The essential strangeness of fairy tales
Note: I’m taking a break for the next few days, so I’ll be republishing some of my favorite posts from earlier in this blog’s run. This post originally appeared, in a slightly different form, on March 30, 2015.
Over the last few months, I’ve been telling my daughter a lot of fairy tales. My approach has been largely shaped, for better or worse, by Bruno Bettelheim’s book The Uses of Enchantment: I happened to read it a few years ago as part of an unrelated writing project, but it also contained insights that I felt compelled to put to use almost at once in my own life. Bettelheim is a controversial figure for good reason, and he’s not a writer whose ideas we need to accept at face value, but he makes several points that feel intuitively correct. When it comes to fairy tales, it seems best to tell the oldest versions of each story that we have, as refined through countless retellings, rather than a more modern interpretation that hasn’t been as thoroughly tested; and, when possible, it’s preferable to tell them without a book or pictures, which gets closer to the way in which they were originally transmitted. And the results have been really striking. Stories like “Little Red Riding Hood” and “Jack and the Beanstalk” have seized my daughter’s imagination, to the point where we’ll discuss them as if they happened to her personally, and she isn’t fazed by some of their darker aspects. (In “Hansel and Gretel,” when I tell her that the parents wanted to take their children into the woods and leave them there, she’ll cheerfully add: “And kill dem dere!”)

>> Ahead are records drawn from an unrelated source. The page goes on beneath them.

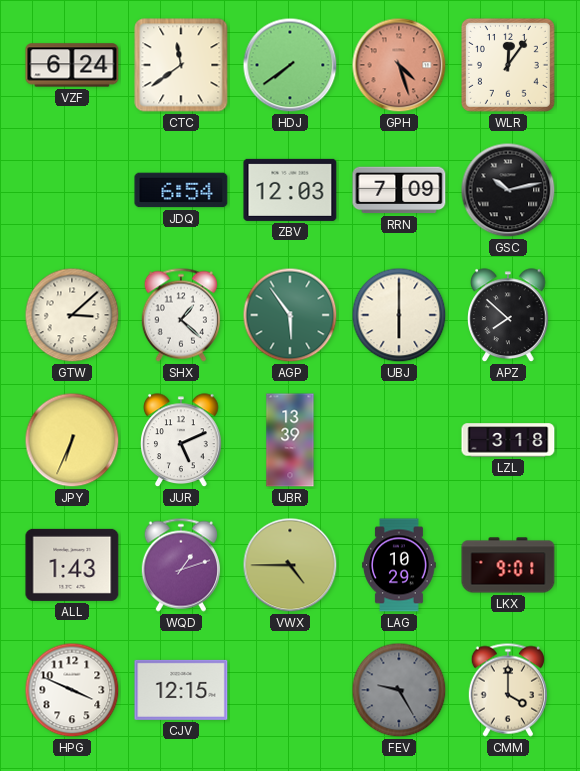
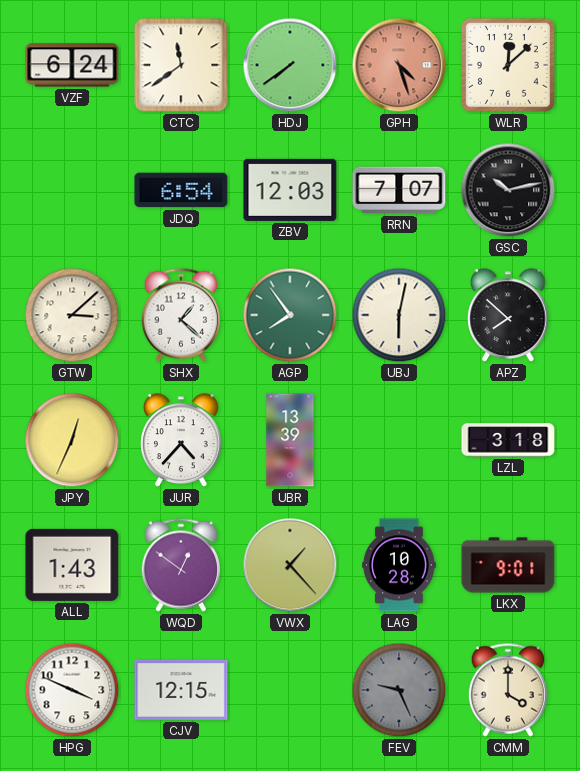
WLR: 12:06 -> 12:08
RRN: 7:09 -> 7:07
AGP: 5:54 -> 7:54
UBJ: 6:00 -> 6:02
JPY: 6:34 -> 12:34
JUR: 5:11 -> 4:37
WQD: 1:12 -> 12:51
VWX: 4:45 -> 1:23
LAG: 10:29 -> 10:28
FEV: 9:25 -> 9:26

There’s no denying that the traditional versions of these fairy tales contain elements that most contemporary parents find disturbing or inexplicable, like the red-hot shoes that the evil queen in “Snow White” is forced to wear to dance herself to death, or the willingness of the father in “Hansel and Gretel” to abandon his children in the forest. (When my wife told me that she thought that the real villain in that story is the father, I replied: “Actually, I think the real villain is the witch who cooks and eats little kids.”) It’s tempting to tone down the originals a bit, sometimes to the point of insipidity: I recently came across a retelling of “Little Red Riding Hood” in which the wolf doesn’t eat the grandmother at all—she just gets scared and runs off to hide behind the house. But based solely on my own observations, I think it’s a mistake to shy away from the darkness: not, as Bettelheim would have it, for its psychological benefits, which can be hard to pin down anyway, but simply from the perspective of good storytelling. A version of “Little Red Riding Hood” in which the wolf doesn’t eat the grandmother doesn’t just trivialize the wolf, but everybody else involved, and it’s liable to strike both child and parent as equally pointless. And kids who sense that their time is being wasted won’t ask to repeat the experience.
And there’s a particularly important point here, which is that the more bizarre or irrational the detail—and the harder it is to extract any clear lesson from it—the more likely it has survived for a reason. Plot points that are simply functional or logical, or which serve an obvious didactic purpose, as in “The Boy Who Cried Wolf,” will be retained out of practical considerations; when something arbitrary, grotesque, or even borderline immoral lingers on through countless retellings, it can only be because it gets at something fundamental. It reminds me a little of the criterion of embarrassment in literary analysis, which states that a historical detail that would have seemed embarrassing or strange to its original authors or readers—like the crucifixion—is likely to be authentic, since they wouldn’t be inclined to invent such an inconvenient fact if they had any choice. (Similarly, in classical philology, when you need to choose between two variants of the same text, the stranger or more unusual form is usually the older one: it’s more probable that a scribal error would smooth out a perceived anomaly to make it more conventional, rather than the other way around.) We may not be able to articulate why these details are there, but the fact that they were selected to survive speaks to their importance and resilience, which would be foolish to underestimate.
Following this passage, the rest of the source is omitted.